## Instructions to follow
Leaving the pictures out, transcribe the records below exactly.

##### Records provided

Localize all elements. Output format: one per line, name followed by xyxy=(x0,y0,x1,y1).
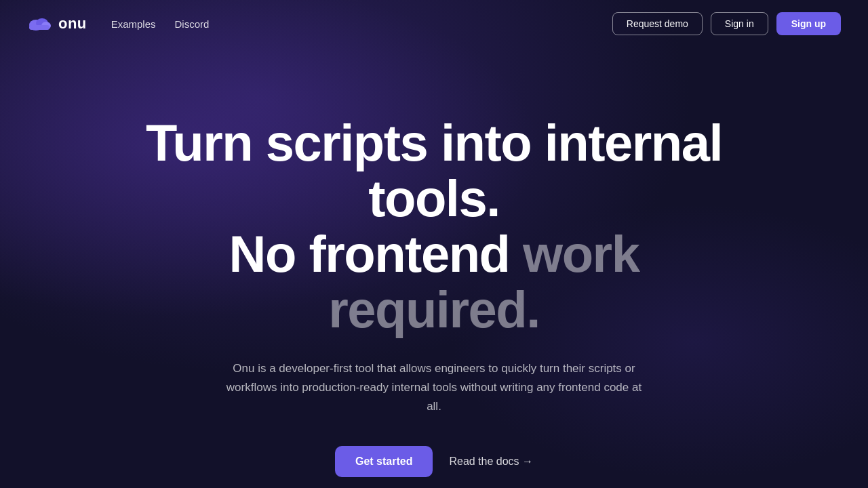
hero-title-line1: Turn scripts into internal tools. xyxy=(146,114,722,227)
hero-subtitle: Onu is a developer-first tool that allow… xyxy=(224,359,644,416)
navbar: onu Examples Discord Request demo Sign i… xyxy=(0,0,868,47)
nav-link-discord[interactable]: Discord xyxy=(175,18,210,30)
request-demo-button[interactable]: Request demo xyxy=(612,12,703,35)
hero-cta: Get started Read the docs → xyxy=(335,446,533,477)
sign-up-button[interactable]: Sign up xyxy=(776,12,841,35)
hero-title-line2-normal: No frontend xyxy=(229,225,510,283)
svg-rect-3 xyxy=(29,25,50,30)
hero-section: Turn scripts into internal tools. No fro… xyxy=(0,47,868,477)
nav-link-examples[interactable]: Examples xyxy=(111,18,156,30)
nav-left: onu Examples Discord xyxy=(27,14,209,33)
nav-right: Request demo Sign in Sign up xyxy=(612,12,841,35)
logo[interactable]: onu xyxy=(27,14,87,33)
nav-links: Examples Discord xyxy=(111,18,210,30)
logo-icon xyxy=(27,14,52,33)
logo-text: onu xyxy=(58,15,87,33)
sign-in-button[interactable]: Sign in xyxy=(711,12,768,35)
read-docs-link[interactable]: Read the docs → xyxy=(449,455,533,468)
get-started-button[interactable]: Get started xyxy=(335,446,433,477)
hero-title-line2: No frontend work required. xyxy=(129,226,739,338)
hero-title: Turn scripts into internal tools. No fro… xyxy=(129,115,739,338)
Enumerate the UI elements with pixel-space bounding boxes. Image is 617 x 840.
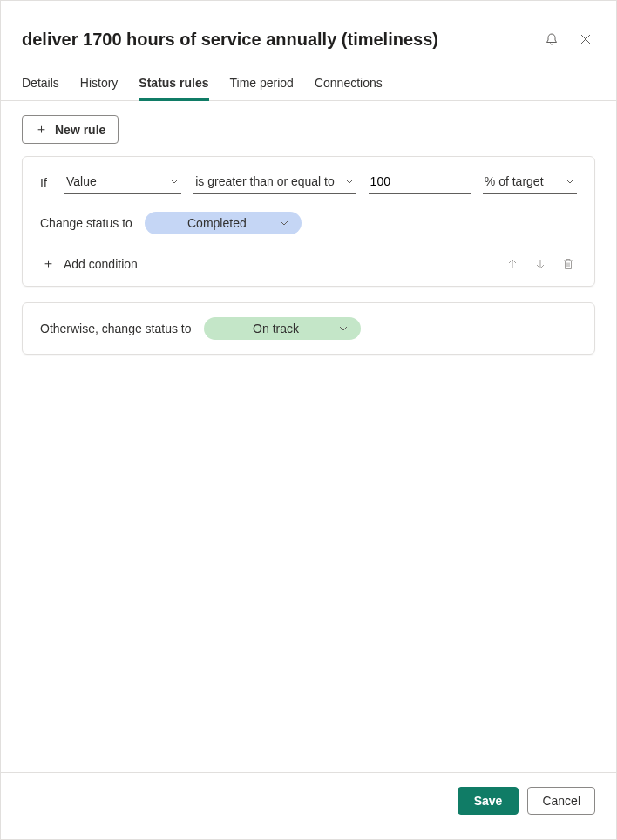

##########

## Task solution
Localize all elements. Output format: one per line, name followed by xyxy=(x0,y0,x1,y1).
hero-title-line1: Turn scripts into internal tools. xyxy=(146,114,722,227)
hero-subtitle: Onu is a developer-first tool that allow… xyxy=(224,359,644,416)
navbar: onu Examples Discord Request demo Sign i… xyxy=(0,0,868,47)
nav-link-discord[interactable]: Discord xyxy=(175,18,210,30)
request-demo-button[interactable]: Request demo xyxy=(612,12,703,35)
hero-cta: Get started Read the docs → xyxy=(335,446,533,477)
sign-up-button[interactable]: Sign up xyxy=(776,12,841,35)
hero-title-line2-normal: No frontend xyxy=(229,225,510,283)
svg-rect-3 xyxy=(29,25,50,30)
hero-section: Turn scripts into internal tools. No fro… xyxy=(0,47,868,477)
nav-link-examples[interactable]: Examples xyxy=(111,18,156,30)
nav-left: onu Examples Discord xyxy=(27,14,209,33)
nav-right: Request demo Sign in Sign up xyxy=(612,12,841,35)
logo[interactable]: onu xyxy=(27,14,87,33)
nav-links: Examples Discord xyxy=(111,18,210,30)
logo-icon xyxy=(27,14,52,33)
logo-text: onu xyxy=(58,15,87,33)
sign-in-button[interactable]: Sign in xyxy=(711,12,768,35)
read-docs-link[interactable]: Read the docs → xyxy=(449,455,533,468)
get-started-button[interactable]: Get started xyxy=(335,446,433,477)
hero-title-line2: No frontend work required. xyxy=(129,226,739,338)
hero-title: Turn scripts into internal tools. No fro… xyxy=(129,115,739,338)
Enumerate the UI elements with pixel-space bounding boxes. Image is 617 x 840.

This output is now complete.